Generate a DeepDream image.
Inputs:
- X: Starting image, of shape (1, 3, H, W)
- layer: Index of layer at which to dream
- model: A PretrainedCNN object
Keyword arguments:
- learning_rate: How much to update the image at each iteration
- max_jitter: Maximum number of pixels for jitter regularization
- num_iterations: How many iterations to run for
- show_every: How often to show the generated image
"""
X = X.copy()
learning_rate = kwargs.pop('learning_rate', 5.0)
max_jitter = kwargs.pop('max_jitter', 16)
num_iterations = kwargs.pop('num_iterations', 100)
#num_iterations = 1
show_every = kwargs.pop('show_every', 25)
for t in xrange(num_iterations):
# As a regularizer, add random jitter to the image
ox, oy = np.random.randint(-max_jitter, max_jitter+1, 2)
X = np.roll(np.roll(X, ox, -1), oy, -2)
dX = None
############################################################################
# TODO: Compute the image gradient dX using the DeepDream method. You'll #
# need to use the forward and backward methods of the model object to #
# extract activations and set gradients for the chosen layer. After #
# computing the image gradient dX, you should use the learning rate to #
# update the image X. #
############################################################################
out, cache = model.forward(X, end=layer)
dX, _ = model.backward(out, cache)
#dX *= 1.0/np.abs(dX).mean() #normalize the step size, learned from google's article
X += learning_rate*dX
############################################################################
# END OF YOUR CODE #
############################################################################
# Undo the jitter
X = np.roll(np.roll(X, -ox, -1), -oy, -2)

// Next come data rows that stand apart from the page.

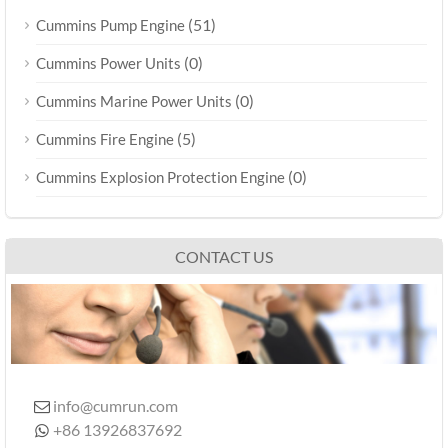
(51)
Cummins Pump Engine
(0)
Cummins Power Units
(0)
Cummins Marine Power Units
(5)
Cummins Fire Engine
(0)
Cummins Explosion Protection Engine
CONTACT US
info@cumrun.com

+86 13926837692

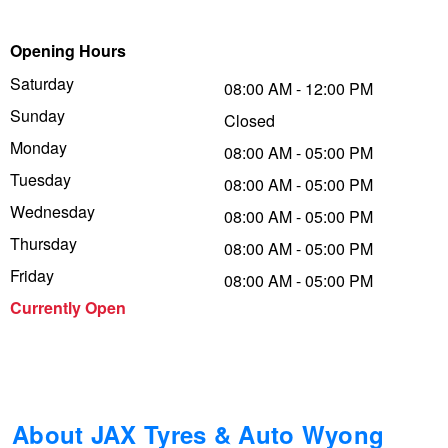
Trailer & Caravan Tyres
Suspension
Dunlop - Buy 4 and get 20% OFF
Opening Hours
Saturday
08:00 AM - 12:00 PM
Sunday
Tough Dog 4WD Suspension at JAX
Continental - Up to $200 Cashback
Closed
Monday
08:00 AM - 05:00 PM
Tuesday
08:00 AM - 05:00 PM
Nitrogen Tyre Inflation
Pirelli - Up to $150 Cashback
Wednesday
08:00 AM - 05:00 PM
Thursday
08:00 AM - 05:00 PM
Services & Repairs Advice
Goodyear – $100 Cashback
Friday
08:00 AM - 05:00 PM
Currently Open
Tyre Examination & Repair
Hankook - $150 Cashback
Goodyear – $100 Cashback
About JAX Tyres & Auto Wyong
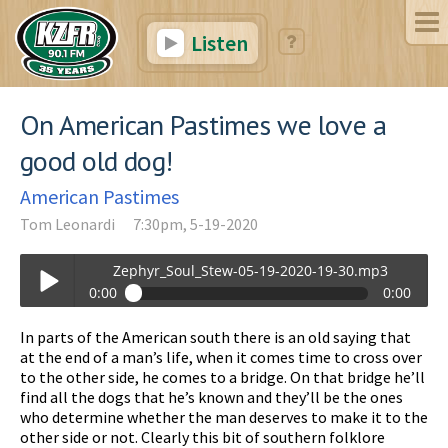
Listen
On American Pastimes we love a
good old dog!
American Pastimes
Tom Leonardi
7:30pm, 5-19-2020
Zephyr_Soul_Stew-05-19-2020-19-30.mp3
0:00
0:00
Zephyr_Soul_Stew-05-19-2020-19-30.mp3
In parts of the American south there is an old saying that
Play /
at the end of a man’s life, when it comes time to cross over
to the other side, he comes to a bridge. On that bridge he’ll
find all the dogs that he’s known and they’ll be the ones
who determine whether the man deserves to make it to the
other side or not. Clearly this bit of southern folklore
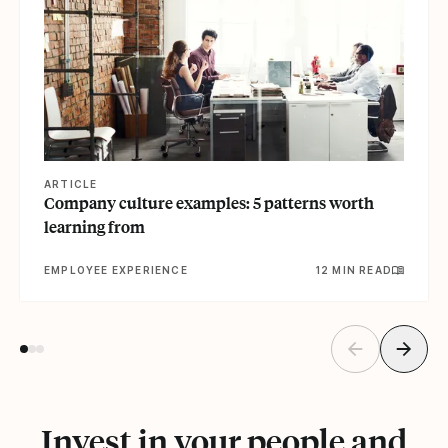
ARTICLE
Company culture examples: 5 patterns worth
learning from
EMPLOYEE EXPERIENCE
12 MIN READ
Invest in your people and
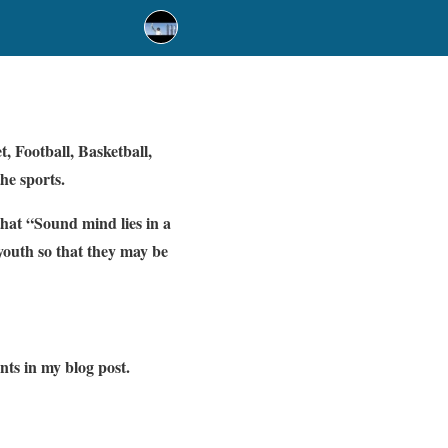
, Football, Basketball,
the sports.
that “Sound mind lies in a
youth so that they may be
ents in my blog post.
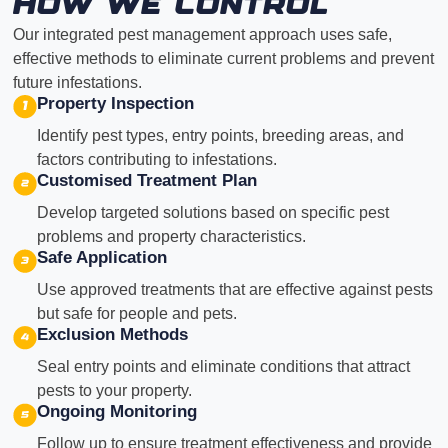
How We Control
Our integrated pest management approach uses safe,
effective methods to eliminate current problems and prevent
future infestations.
Property Inspection
Identify pest types, entry points, breeding areas, and
factors contributing to infestations.
Customised Treatment Plan
Develop targeted solutions based on specific pest
problems and property characteristics.
Safe Application
Use approved treatments that are effective against pests
but safe for people and pets.
Exclusion Methods
Seal entry points and eliminate conditions that attract
pests to your property.
Ongoing Monitoring
Follow up to ensure treatment effectiveness and provide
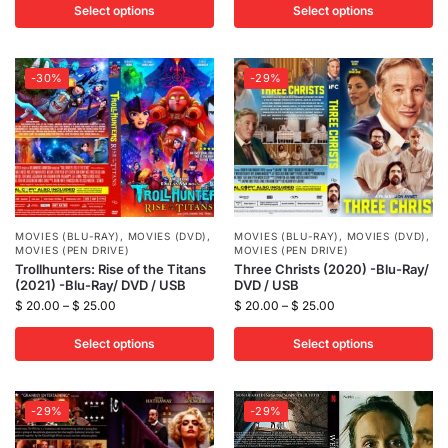
Select options
Select options
-30%
-29%
MOVIES (BLU-RAY)
,
MOVIES (DVD)
,
MOVIES (BLU-RAY)
,
MOVIES (DVD)
,
MOVIES (PEN DRIVE)
MOVIES (PEN DRIVE)
Trollhunters: Rise of the Titans
Three Christs (2020) -Blu-Ray/
(2021) -Blu-Ray/ DVD / USB
DVD / USB
$
20.00
–
$
25.00
$
20.00
–
$
25.00
Select options
Select options
-29%
-29%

# As a regularizer, clip the image
mean_pixel = data['mean_image'].mean(axis=(1, 2), keepdims=True)
X = np.clip(X, -mean_pixel, 255.0 - mean_pixel)
# Periodically show the image
if t == 0 or (t + 1) % show_every == 0:
img = deprocess_image(X, data['mean_image'], mean='pixel')
plt.imshow(img)
plt.title('t = %d' % (t + 1))
plt.gcf().set_size_inches(8, 8)
plt.axis('off')
plt.show()
return X
In [58]:
def read_image(filename, max_size):
"""
Read an image from disk and resize it so its larger side is max_size
"""
img = imread(filename)
H, W, _ = img.shape
if H >= W:
img = imresize(img, (max_size, int(W * float(max_size) / H)))
elif H < W:
img = imresize(img, (int(H * float(max_size) / W), max_size))
return img
filename = 'kitten.jpg'
#filename = 'sky.jpg'
max_size = 400
img = read_image(filename, max_size)
plt.imshow(img)
plt.axis('off')
# Preprocess the image by converting to float, transposing,
# and performing mean subtraction.
img_pre = preprocess_image(img, data['mean_image'], mean='pixel')
out = deepdream(img_pre, 7, model, learning_rate=2000)
We can see a lot of dog faces in the image, when I looked for the reason it turned out that the imagenet dataset has lots of dog faces, which explains the reason.